# Preprocessing
This notebook attempts to make more sense of the data. The outcome from this notebook will be used to choose machine learning models and data augmentation methods. It will also help understanding the problem.

## Assumptions
- The long ellipse if given by r1 while the short ellips is given by a2 and r2
- 2a1 = 1, thus a1=0.5 and b1=0.5. 2a2<=1.   
- The hetrogenous ellipses are split with f stating how many are short. 1-f gives how many are long.
- The ellipse ratio r, is given by the major and minor axis lengths such that r=a/b.
- The width of the ellipse in a given axis direction is given by 2a or 2b.

In [None]:
import matplotlib.pyplot as plt
import pandas as pd
import numpy as np
import seaborn as sns
sns.set()

Functions

In [None]:
def import_data(name='HybridEllipsePercolation.txt', sep1=" ", header1=None, shuffle=True):
    data = pd.read_csv(name, sep=sep1, header=header1)
    data.columns = ["r1", "2a2", "r2", "frac", "Nc", "Nc Std.
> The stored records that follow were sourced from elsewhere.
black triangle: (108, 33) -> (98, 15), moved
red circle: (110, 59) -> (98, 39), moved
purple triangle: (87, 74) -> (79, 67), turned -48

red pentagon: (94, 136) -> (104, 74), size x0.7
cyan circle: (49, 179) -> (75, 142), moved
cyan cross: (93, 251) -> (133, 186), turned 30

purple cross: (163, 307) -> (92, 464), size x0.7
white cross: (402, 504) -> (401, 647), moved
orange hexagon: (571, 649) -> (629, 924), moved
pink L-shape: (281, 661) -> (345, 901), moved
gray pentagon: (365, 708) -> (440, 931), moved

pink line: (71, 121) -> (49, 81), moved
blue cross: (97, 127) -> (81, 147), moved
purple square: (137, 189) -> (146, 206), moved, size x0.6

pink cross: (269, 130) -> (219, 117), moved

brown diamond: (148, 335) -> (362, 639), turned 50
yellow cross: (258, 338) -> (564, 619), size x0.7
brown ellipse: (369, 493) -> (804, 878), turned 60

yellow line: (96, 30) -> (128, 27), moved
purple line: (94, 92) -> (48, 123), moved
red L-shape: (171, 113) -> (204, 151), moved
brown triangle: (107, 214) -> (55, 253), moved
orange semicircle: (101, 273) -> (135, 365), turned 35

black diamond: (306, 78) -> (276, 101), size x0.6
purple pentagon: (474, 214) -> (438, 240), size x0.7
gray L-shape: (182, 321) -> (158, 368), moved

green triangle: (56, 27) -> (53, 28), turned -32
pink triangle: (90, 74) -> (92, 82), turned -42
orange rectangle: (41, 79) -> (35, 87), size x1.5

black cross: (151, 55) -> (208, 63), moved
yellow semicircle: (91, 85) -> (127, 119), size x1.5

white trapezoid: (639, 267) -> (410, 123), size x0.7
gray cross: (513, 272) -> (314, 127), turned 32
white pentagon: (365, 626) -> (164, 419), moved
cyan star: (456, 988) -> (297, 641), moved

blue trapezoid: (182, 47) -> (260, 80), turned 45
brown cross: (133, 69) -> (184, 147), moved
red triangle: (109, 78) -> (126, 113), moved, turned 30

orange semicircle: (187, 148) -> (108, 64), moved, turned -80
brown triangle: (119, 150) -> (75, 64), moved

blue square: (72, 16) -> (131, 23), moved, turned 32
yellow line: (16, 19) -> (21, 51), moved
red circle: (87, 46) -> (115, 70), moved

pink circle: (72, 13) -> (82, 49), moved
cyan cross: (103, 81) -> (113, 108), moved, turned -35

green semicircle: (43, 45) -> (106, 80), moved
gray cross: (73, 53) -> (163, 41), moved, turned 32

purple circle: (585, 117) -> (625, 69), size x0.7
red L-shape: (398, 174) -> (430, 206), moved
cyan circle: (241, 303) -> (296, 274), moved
Dev", "eta c" ]
    # data.reset_index(inplace=True)
    
    if shuffle:
        data = data.sample(frac=1).reset_index(drop=True)
    return data

def single_input_vs_output(dataset, input_column, output_column="eta c", plot=False, output=False):
    reduced_dataset = dataset.drop_duplicates(subset=input_column)
    # data_range = reduced_dataset[input_column].to_numpy()
    if output:
        print("{col} range is: {rng}    (output is {out})".format(col=input_column, rng=len(reduced_dataset), out=output_column))

    if plot:
        ax1 = reduced_dataset.plot.scatter( x=input_column,
                        y=output_column,
                        c='DarkBlue')
        return ax1
        # return sns.scatterplot(data=reduced_dataset, x=input_column, y=output_column)
    
    return reduced_dataset[[input_column, output_column]]

def split_data(dataset):
    train_dataset = dataset.sample(frac=0.6, random_state=0)
    valid_and_test_dataset = dataset.drop(train_dataset.index)
    test_dataset = valid_and_test_dataset.sample(frac=0.5, random_state=0)
    validation_dataset = valid_and_test_dataset.drop(test_dataset.index)
    return train_dataset, test_dataset, validation_dataset

def split_features_labels(data, label_column='eta c'):
    features = data
    labels = data.pop(label_column)
    return features, labels

Importing the data.

In [None]:
rawdata = import_data(shuffle=False)
dataset = rawdata.copy()

# remove irrelevant columns
# dataset.pop("Nc Std. Dev")

# check for missing values
dataset.isna().sum()
# drop missing values
dataset = dataset.dropna()

dataset.head()

In [None]:
dataset.describe().transpose()

From the statistics above, we can instantly see that the data is skewed. r1's mean is < 0.5*its ma, and the same goes for 2a2 and r2. we need to look at some distributions of the data. Maybe see some histrograms of frequency as well. If the data is skewed, splitting may not be simple. Some data may have to be left out to prevent biases. It is possible that we can consider this later during tuning. 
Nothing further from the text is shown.